希望が、私たちのテントの扉を開けました。
私たちは人生で最も素晴らしい日、家へ帰る日のために準備していました。早く目を覚まし、顔には期待の輝きを放っていました。
疲れが顔に刻まれているのに笑顔が少しずつほころび、「今日……私たちは家に帰ります 今日、こうしてまた生きていくのよ」と母はそっとつぶやきました。少ない荷物を運ぶためにトラックを呼びました。車を待っている間、一分一分が前の一分よりも長く感じられました。
やがてエンジンの音が聞こえ、私たちの胸は躍りました。急いで箱を積み込む小さな一つひとつの荷物に、取り残してきた人生の断片が詰まっているようです。
トラックが動き出すと、私は窓際に座り、道を見つめました。避難の先から、私を家へ導く道路です。しかし、私たちの地区に入った瞬間、私は凍りつきました。自分の通りであるとは、認識できませんでした。わかったことは、すべて失われてしまったという事です。かつて命があふれていた家々は、今や瓦礫の山となってしまいました。朝陽を受けていた窓は、今やただの穴となってしまいました。石も、灰も、割れたガラスもまるで核爆弾が、この場所を地図から消し去ったかのような惨状がありました。
胸が苦しくなり、息が止まりそうでした。手は震え、「これ…本当に私の通りなの?」と私はそっとつぶやきました。私の子ども時代の路地は、もうそこにはありませんでした。
すべてが変わってしまったのですが、この場所への愛しい思いだけは変わらなかったのです。そして不思議なことに、破壊の中にあっても、胸は満たされていました。悲しみは、もちろん一杯ありましたが、同時に喜びで溢れていました。なぜなら、私は家に帰ってきたからです。廃墟の中でも、それは私の居場所でした。周りを見ると、近所の人たちが、家の瓦礫から顔を出してくれしました。

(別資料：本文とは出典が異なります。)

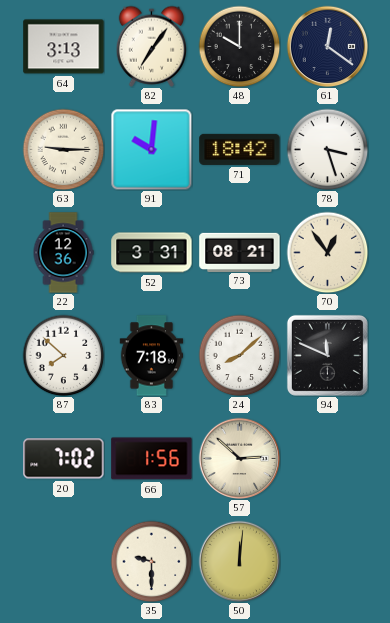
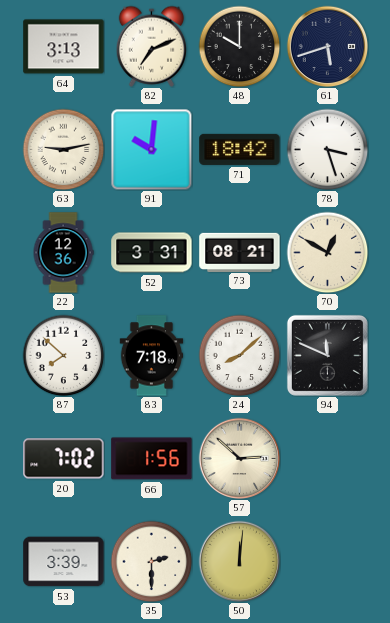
82: 7:06 -> 7:11
61: 12:21 -> 5:42
63: 9:15 -> 9:13
70: 12:54 -> 12:50
53: none -> 3:39
35: 9:30 -> 2:30
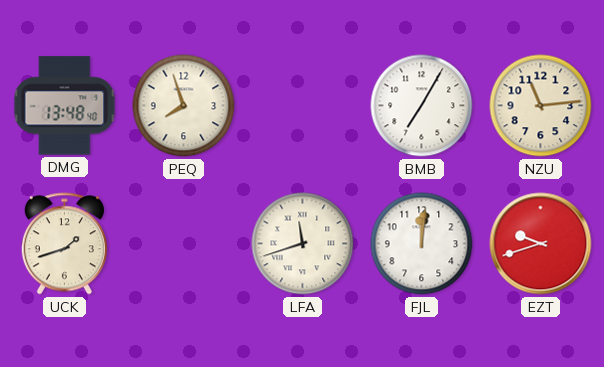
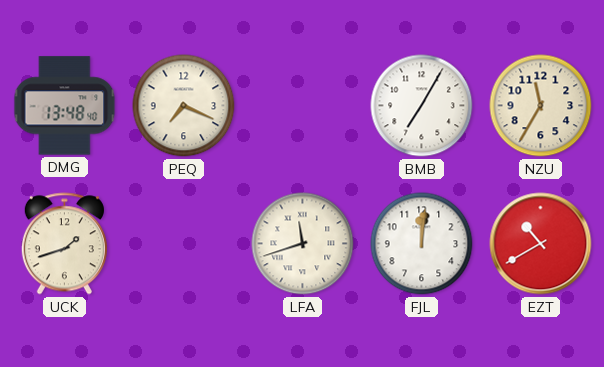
PEQ: 7:57 -> 7:19
NZU: 11:14 -> 11:35
EZT: 9:42 -> 10:40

私たちは涙と笑顔で交わし、同じ夢を持って生き延びた者として抱き合いました。何か月も呼吸できなかった後に、ようやく息ができた思いでした。空気は埃で重かったけれど、同時に“ここの土地の者として”という温もりを感じられたのです。その日、家というのは、ただの壁や扉でできているのではなく、人々と思い出を大切に、そして再建しようとする強い意志でできているのだと私は気づいたのです。

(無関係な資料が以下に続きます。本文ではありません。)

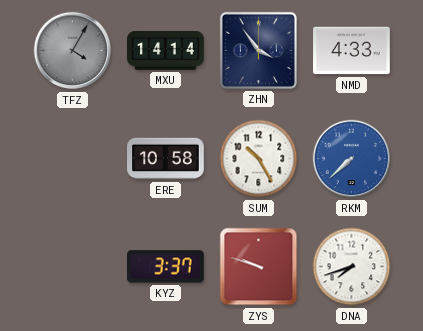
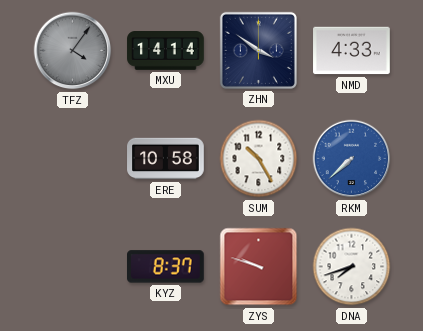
TFZ: 4:05 -> 4:06
ZHN: 3:54 -> 3:51
KYZ: 3:37 -> 8:37
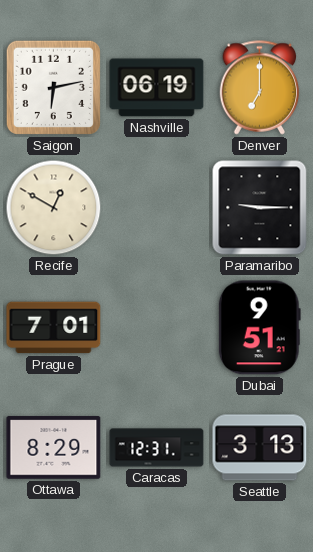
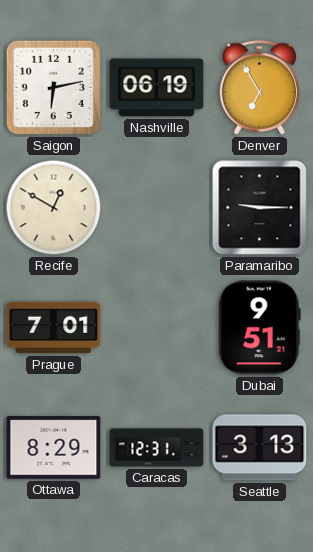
Denver: 7:00 -> 6:55
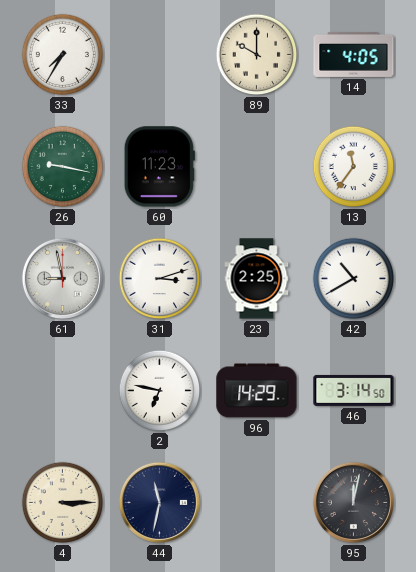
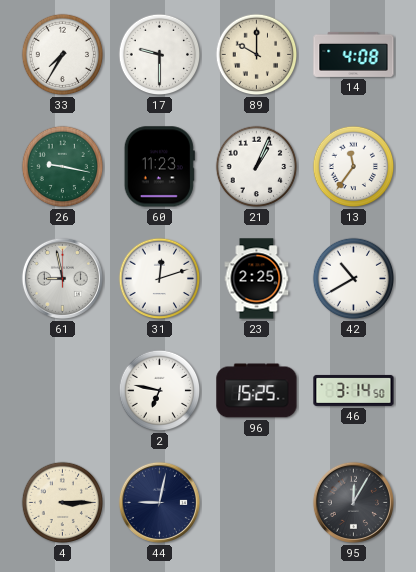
17: none -> 9:30
14: 4:05 -> 4:08
21: none -> 1:04
31: 3:12 -> 12:12
96: 14:29 -> 15:25
44: 11:32 -> 9:02
95: 12:02 -> 12:05
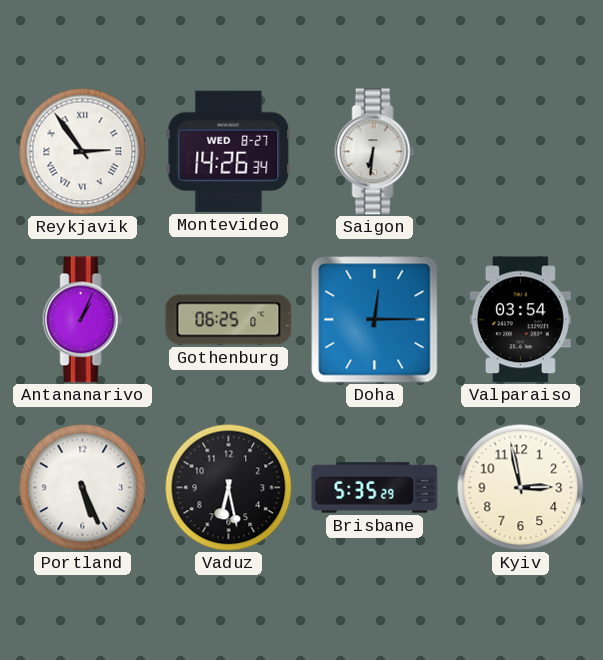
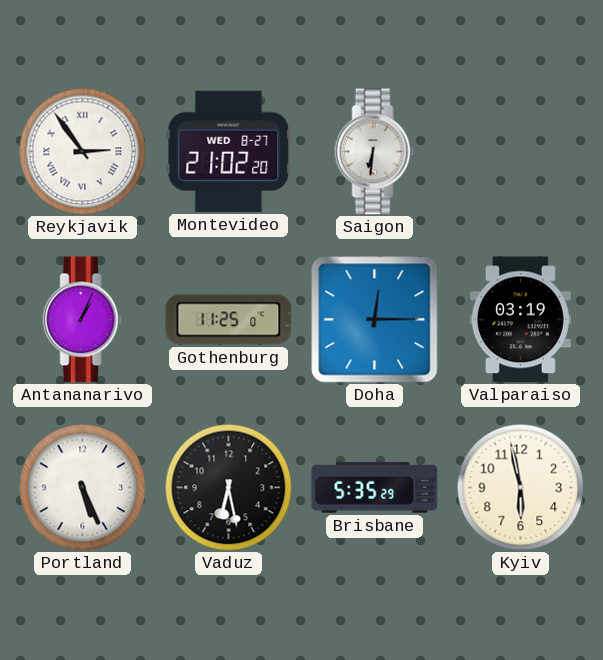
Montevideo: 14:26 -> 21:02
Gothenburg: 06:25 -> 11:25
Valparaiso: 03:54 -> 03:19
Kyiv: 2:58 -> 5:58
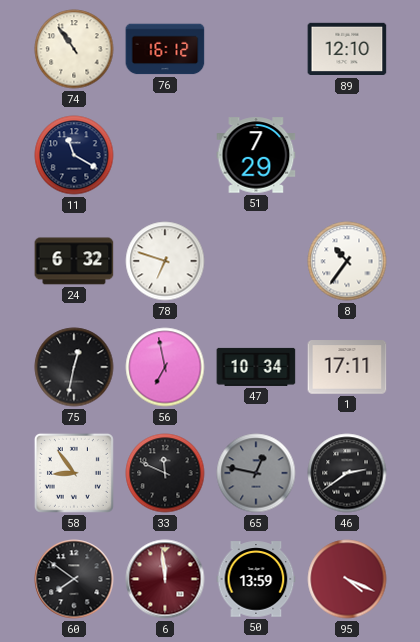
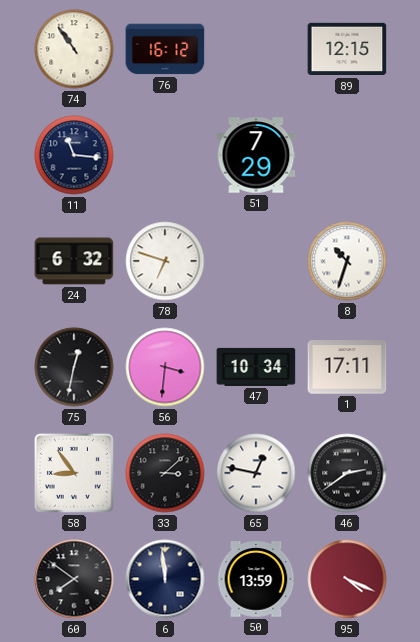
89: 12:10 -> 12:15
11: 11:20 -> 11:16
8: 10:36 -> 10:33
56: 6:58 -> 3:31
33: 11:49 -> 3:08
65 dial: grey -> white
6 dial: burgundy -> navy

その夕方、私たちは瓦礫の中で集まって、座りお茶を飲みながら、笑顔で話をして、破壊された通りに温もりを取り戻そうと、互いに慰め合ったのでした。
その夜、私はそれまでの夜とは違いました。冷たいテントの床ではなく、自分の家の空の下で眠りました。
家の半分は失われていたけれど、私の心は再び満たされていました。
何か月ぶりかで、息をすることができ、そして、生そのものが私に戻ってきたように感じられたのです。